Project Origin & Motivation¶

The initial question¶

ml-lab started from a single question: can FastText-encoded device IDs and attributes be used as features for ML model consumption? The initial experiment ran in an interactive Claude Code session. Once the process proved worth keeping, it became a saved monolith prompt — a single Claude command that ran end-to-end.

The architecture recursion¶

That monolith was refactored into modular agent dispatches as complexity grew, but the granularity got too fine and the agents lost overall context. The architecture consolidated back toward a mostly-monolithic structure with two agents debating each other, with context carefully bounded and controlled. That eventually became a reusable Claude Code plugin.

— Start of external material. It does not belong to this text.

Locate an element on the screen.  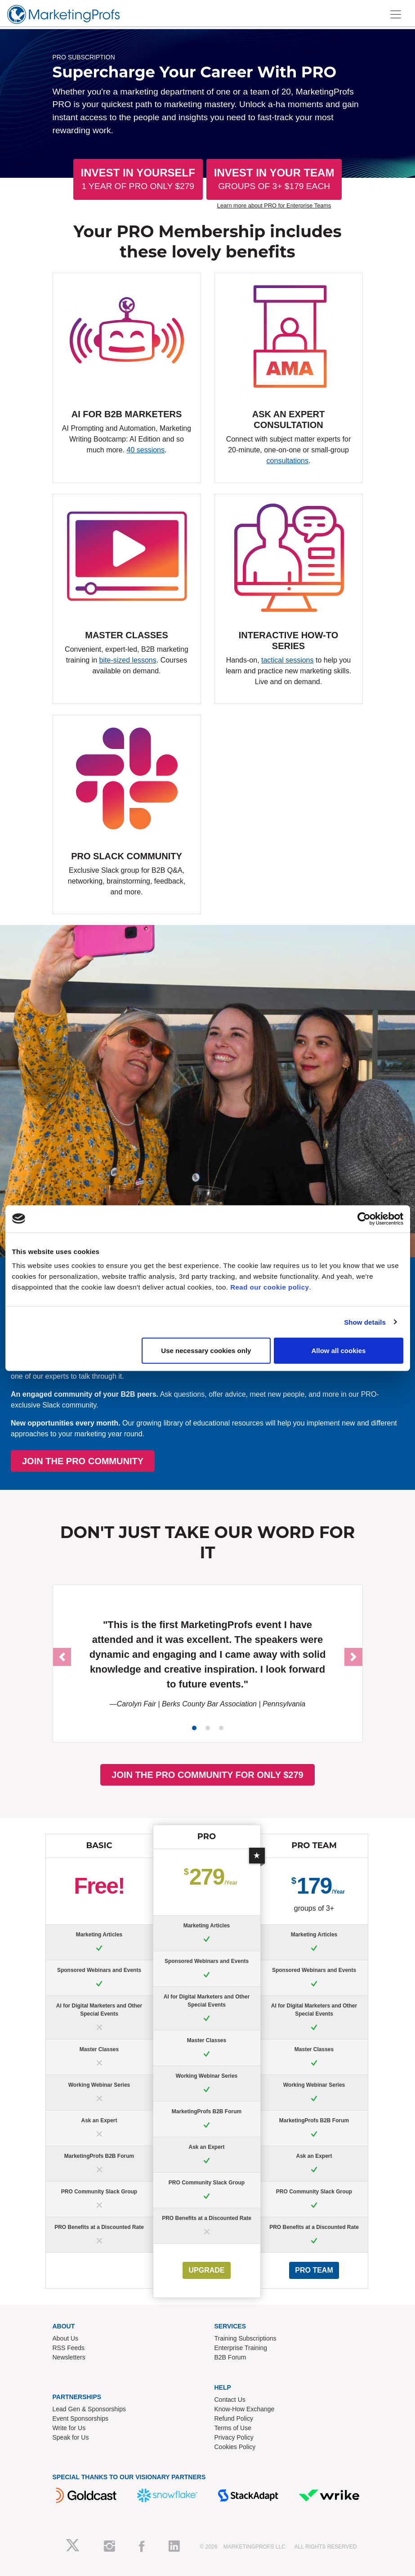 Lead Gen & Sponsorships is located at coordinates (89, 2409).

The plugin raised a new question: how do you evaluate the debate protocol itself? That led to a series of meta-evaluation experiments (v2, v3, v4) — testing whether the critic/defender debate structure actually surfaces real ML methodology flaws. Each round revealed calibration problems: cases were too easy, flaws were too obvious, baselines were too weak.

v5 was the response — generating a harder, more rigorous benchmark case library before running the main experiment. The case generation pipeline itself underwent the same architectural recursion: monolith LLM prompt, then agentic multi-stage prompt, then Python-orchestrated multi-LLM pipeline with concurrent execution, validation gates, and automated smoke testing.

The original FastText idea has now recursed several levels deep into its own evaluation infrastructure.

Why this matters¶

ml-lab exists because manual code review of ML experiments misses systematic issues. A human reviewer looking at a proof-of-concept tends to focus on obvious bugs and miss implicit assumptions — the claim that a metric is sufficient, the assumption that a baseline is meaningful, the belief that a sample size is adequate. Adversarial debate forces these assumptions into the open by giving one agent the job of finding them and another the job of defending them.

The alternative — running experiments without structured review — works when the hypothesis is simple and the measurement is well-understood. It fails when the evaluation methodology itself has hidden flaws, which is most of the time in ML research.

The standalone question¶

ml-lab is also an answer to a practical question: what would rigorous ML investigation look like if it were a reusable tool instead of a one-off process? The 13-step workflow, the pre-registration gates, the convergent debate loop, and the production re-evaluation are all features that exist because they solved real problems encountered during the self-evaluation experiments. Nothing was designed speculatively.